3

How would I properly generate a "javax.ws.rs.core.Response" (to be returned) that supports Chinese character encoding within an Excel file?

To clarify, i have a file (CSV excel) which contains some Chinese content, and I need to return a javax response which then displays the Chinese characters in the document properly (on the client side).

Currently I'm doing the following:

return Response.status( 200 )
        .header( "content-disposition", 
                 "attachment;filename=SampleCSV.csv;charset=Unicode" )
        .entity( result )
        .build();

but when this response is built and returned to the client side (and a popup screen is displayed asking to download the file), the Chinese content of the excel file is gobbly gooed.
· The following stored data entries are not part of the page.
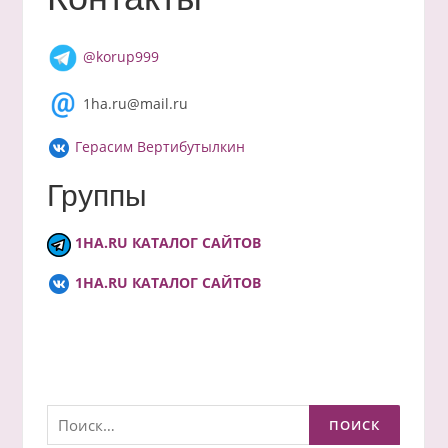
@korup999
1ha.ru@mail.ru
Герасим Вертибутылкин
Группы
1HA.RU КАТАЛОГ САЙТОВ
1HA.RU КАТАЛОГ САЙТОВ
Найти:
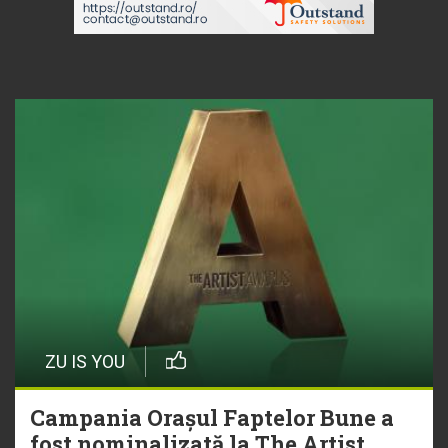
ZU IS YOU
Campania Orașul Faptelor Bune a
fost nominalizată la The Artist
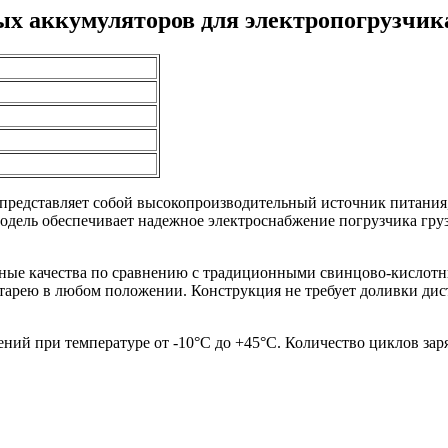
 аккумуляторов для электропогрузчика 
представляет собой высокопроизводительный источник питания,
одель обеспечивает надежное электроснабжение погрузчика гру
нные качества по сравнению с традиционными свинцово-кислотн
атарею в любом положении. Конструкция не требует доливки ди
ний при температуре от -10°C до +45°C. Количество циклов заряд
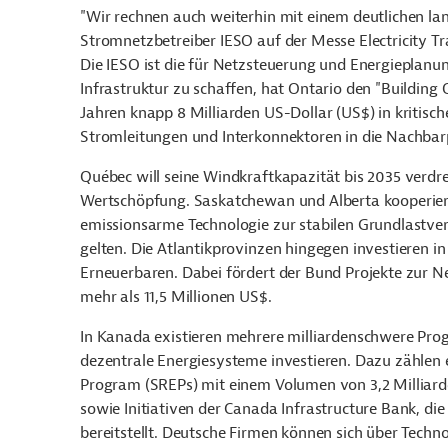
"Wir rechnen auch weiterhin mit einem deutlichen l
Stromnetzbetreiber IESO auf der Messe Electricity 
Die IESO ist die für Netzsteuerung und Energieplan
Infrastruktur zu schaffen, hat Ontario den "Buildin
Jahren knapp 8 Milliarden US-Dollar (US$) in kritisch
Stromleitungen und Interkonnektoren in die Nachbar
Québec will seine Windkraftkapazität bis 2035 verdr
Wertschöpfung. Saskatchewan und Alberta kooperiere
emissionsarme Technologie zur stabilen Grundlastver
gelten. Die Atlantikprovinzen hingegen investieren i
Erneuerbaren. Dabei fördert der Bund Projekte zur N
mehr als 11,5 Millionen US$.
In Kanada existieren mehrere milliardenschwere Prog
dezentrale Energiesysteme investieren. Dazu zählen
Program (SREPs) mit einem Volumen von 3,2 Milliarde
sowie Initiativen der Canada Infrastructure Bank, die
bereitstellt. Deutsche Firmen können sich über Tech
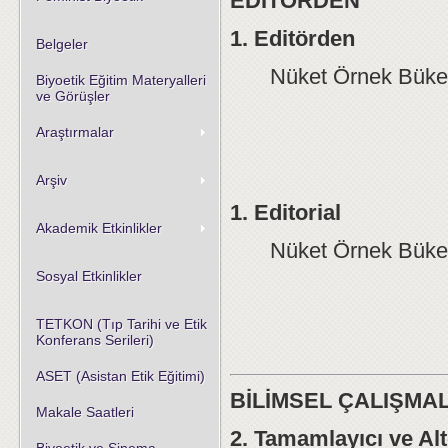
EDİTÖRDEN
1. Editörden
Belgeler
Nüket Örnek Bük
Biyoetik Eğitim Materyalleri
ve Görüşler
Araştırmalar
Arşiv
1.
Editorial
Akademik Etkinlikler
Nüket Örnek Bük
Sosyal Etkinlikler
TETKON (Tıp Tarihi ve Etik
Konferans Serileri)
ASET (Asistan Etik Eğitimi)
BİLİMSEL ÇALIŞMA
Makale Saatleri
2. Tamamlayıcı ve Alt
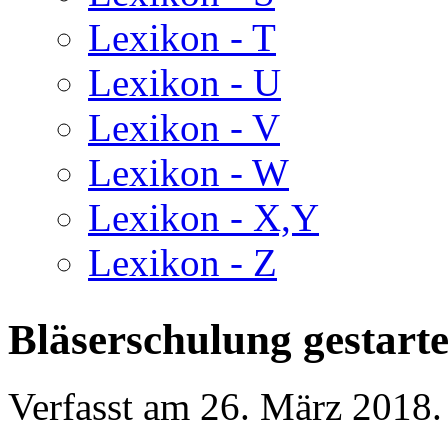
Lexikon - T
Lexikon - U
Lexikon - V
Lexikon - W
Lexikon - X,Y
Lexikon - Z
Bläserschulung gestarte
Verfasst am
26. März 2018
.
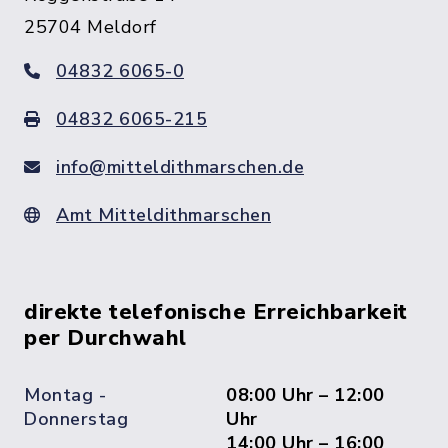
25704 Meldorf
04832 6065-0
04832 6065-215
info@mitteldithmarschen.de
Amt Mitteldithmarschen
direkte telefonische Erreichbarkeit
per Durchwahl
Montag -
08:00 Uhr – 12:00
Donnerstag
Uhr
14:00 Uhr – 16:00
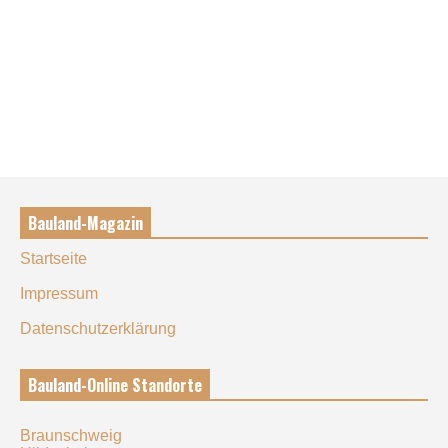
Bauland-Magazin
Startseite
Impressum
Datenschutzerklärung
Bauland-Online Standorte
Braunschweig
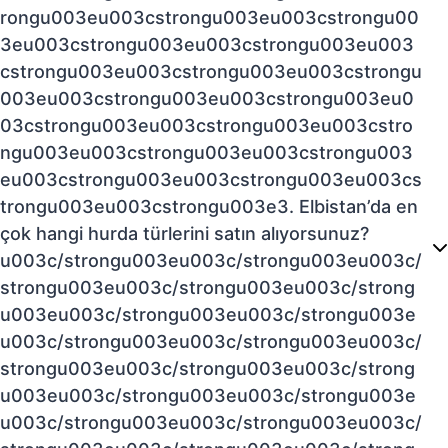
rongu003eu003cstrongu003eu003cstrongu00
3eu003cstrongu003eu003cstrongu003eu003
cstrongu003eu003cstrongu003eu003cstrongu
003eu003cstrongu003eu003cstrongu003eu0
03cstrongu003eu003cstrongu003eu003cstro
ngu003eu003cstrongu003eu003cstrongu003
eu003cstrongu003eu003cstrongu003eu003cs
trongu003eu003cstrongu003e3. Elbistan’da en
çok hangi hurda türlerini satın alıyorsunuz?
u003c/strongu003eu003c/strongu003eu003c/
strongu003eu003c/strongu003eu003c/strong
u003eu003c/strongu003eu003c/strongu003e
u003c/strongu003eu003c/strongu003eu003c/
strongu003eu003c/strongu003eu003c/strong
u003eu003c/strongu003eu003c/strongu003e
u003c/strongu003eu003c/strongu003eu003c/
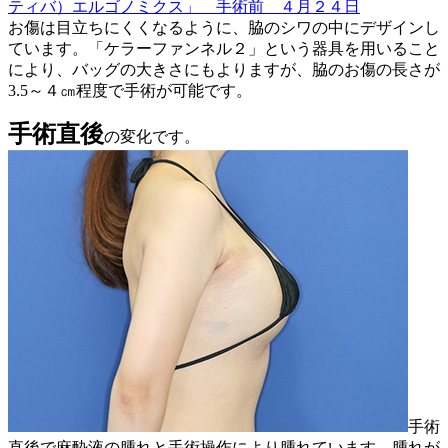
お傷は目立ちにくくなるように、脇のシワの中にデザインし
ています。「ケラーファンネル２」という器具を用いること
により、バッグの大きさにもよりますが、脇のお傷の長さが
3.5～４㎝程度で手術が可能です。
手術直後
の変化です。
手術
直後で麻酔液の腫れと手術操作により腫れています。腫れが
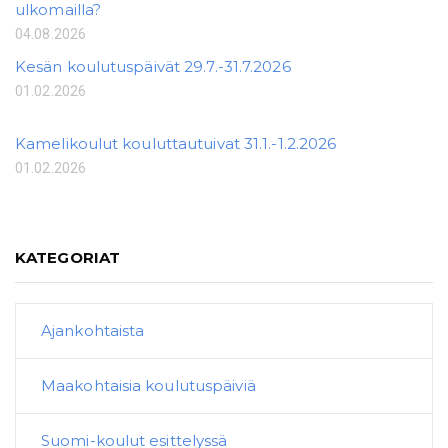
ulkomailla?
04.08.2026
Kesän koulutuspäivät 29.7.-31.7.2026
01.02.2026
Kamelikoulut kouluttautuivat 31.1.-1.2.2026
01.02.2026
KATEGORIAT
Ajankohtaista
Maakohtaisia koulutuspäiviä
Suomi-koulut esittelyssä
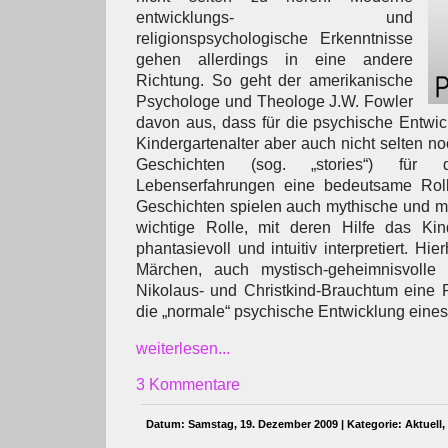
entwicklungs- und
religionspsychologische Erkenntnisse
gehen allerdings in eine andere
Richtung. So geht der amerikanische
Psychologe und Theologe J.W. Fowler
davon aus, dass für die psychische Entwi
Kindergartenalter aber auch nicht selten n
Geschichten (sog. „stories“) für
Lebenserfahrungen eine bedeutsame Roll
Geschichten spielen auch mythische und m
wichtige Rolle, mit deren Hilfe das Ki
phantasievoll und intuitiv interpretiert. Hi
Märchen, auch mystisch-geheimnisvolle
Nikolaus- und Christkind-Brauchtum eine Ro
die „normale“ psychische Entwicklung eine
weiterlesen...
3 Kommentare
Datum: Samstag, 19. Dezember 2009 | Kategorie:
Aktuell
,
Any suggestion will be highly appreciated.

Flimzy
  • 68,325
  • 15
  • 126
  • 165
Mohammad Najar
  • 1,959
  • 2
  • 20
  • 31

2 Answers2

5

The RFC that defines the content-disposition header doesn't mention a charset clause

Try also adding a proper content-type header to the response:

.header("Content-Type", "text/csv; charset=utf-8")

Be sure to use utf-8, and not unicode. If that works, then you can remove the charset clause from the content-disposition header.

Community
  • 1
  • 1
Sean Reilly
  • 20,946
  • 3
  • 47
  • 62
3

You specify charset=Unicode, which is not valid because Unicode is not a single encoding. It's a character set with a family of encodings. UTF-8 and UTF-16 are commonly-used encodings.

You can control the response header, to affect how the browser/client interprets the response, using the @Produces annotation. I've seen different opinions about whether this works:

I'm fairly certain that this only changes the encoding declared in the response headers; it doesn't change the encoding that's actually used to convert the response string into bytes to send over the network. These two must match, otherwise the browser/client will misinterpret the response, because it believes that you used a different encoding than you actually did.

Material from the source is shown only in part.